The embarked naval aviator is fully mentally prepared for such engagement in active operations and understands the need for being fully prepared to carry out such warlike missions. The nature of naval deployments is that there is not really such a thing such as “peacetime”, because the sea is an enemy that needs to be confronted every day, and being away from home and family for months is not an exception but the rule.

A carrier pilot is not considered fully qualified as a front-line all weather pilot until he has mastered the art of fighting his aircraft and returning it safely to the deck in all weathers by day and night. With constant practice and the expertise that can only come from having conducted numerous deck landings in different weathers, first tour pilots may eventually reach full all weather qualification. This is one of the many reasons why it is essential for the squadrons to be embarked whenever a carrier puts to sea for exercise or offshore operations. The Command, as well as common sense, requires the carrier weapon system as a whole to be ready by day and night to meet any contingency. The squadrons are an important part of that weapon system, providing over the horizon long range air defence, surveillance, anti-submarine warfare capability, strike and offensive support of ground operations.

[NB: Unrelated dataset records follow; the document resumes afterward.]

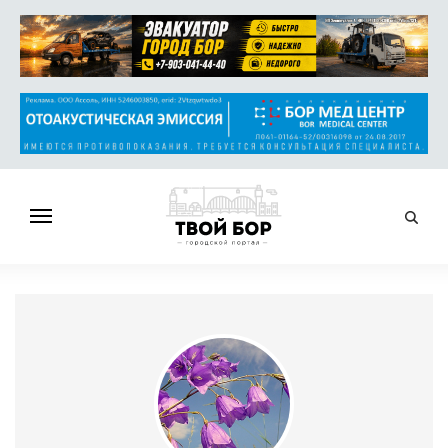
ГЛАВНАЯ
НОВОСТИ
СПРАВОЧНИК
ОБЪЯВЛЕНИЯ
РАБОТА
АФИША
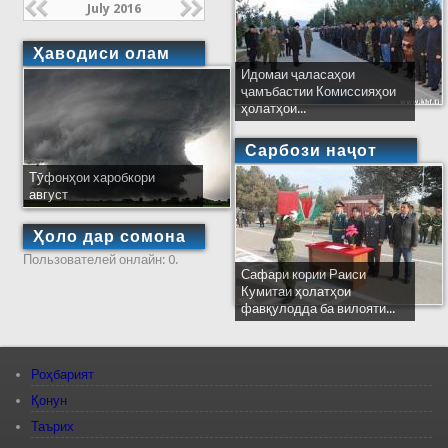
July 2016
Ҳаводиси олам
Идомаи ҷаласаҳои
ҷамъбастии Комиссияҳои
ҳолатҳои...
Сарбози наҷот
Тӯфонҳои харобкори
август
Ҳоло дар сомона
Пользователей онлайн: 0.
Сафари кории Раиси
Кумитаи ҳолатҳои
фавқулодда ба вилояти...
Роҳбарият
Қонун
Таърих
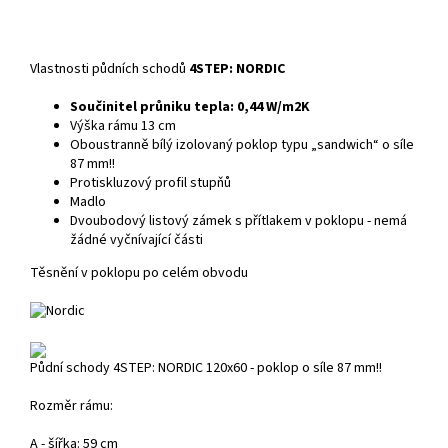
Vlastnosti půdních schodů
4STEP: NORDIC
Součinitel průniku tepla: 0,44 W/m2K
Výška rámu 13 cm
Oboustranně bílý izolovaný poklop typu „sandwich“ o síle
87 mm!!
Protiskluzový profil stupňů
Madlo
Dvoubodový listový zámek s přítlakem v poklopu - nemá
žádné vyčnívající části
Těsnění v poklopu po celém obvodu
Půdní schody 4STEP: NORDIC 120x60 - poklop o síle 87 mm!!
Rozměr rámu:
A - šířka: 59 cm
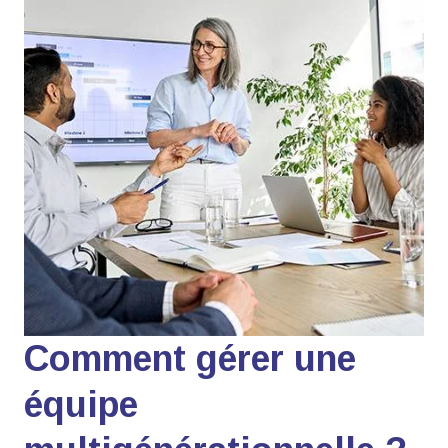
Comment gérer une
équipe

Prior to commencing flying, officers of each service receive special-to-type training at their respective Colleges; either RAF Cranwell or BRNC Dartmouth. This initial training develops an instinct for the expectations and demands of the individual Service and is crucial to the manner in which a young officer develops and views life in the service.  Each Service has developed a different ethos and culture.
The expectations of a young RAF officer are
  • That his career will be based on land and primarily within the UK
  • That he will enjoy an enhanced level of harmony – rarely being required to be separated from his family and children
  • That all personnel within the RAF are there exclusively to support their pilots and the flying operations

The expectations of a young Naval officer are
  • That he will spend a high proportion of his early career (up to the rank of Lt Cmdr) at sea in Her Majesty’s warships
  • That he will be separated from his wife and children frequently and often for long months.
  • That in spite of his expertise he is just one small cog (albeit an important one) in the Fleet Weapons System and needs to integrate fully with that weapons system.
  • Fleet Air Arm aircrew, being an integral part of the Royal Navy, have career expectations within the senior service that includes the command of ships and the attainment of a high naval rank. Their conduct, dedication to duty and loyalty reflects such expectations. Embarked RAF aircrew do not have the same expectations and their allegiance will naturally lie with their own service and the different expectations of that service. Where conflicts occur, this can only be to the detriment of the fighting efficiency of the ship.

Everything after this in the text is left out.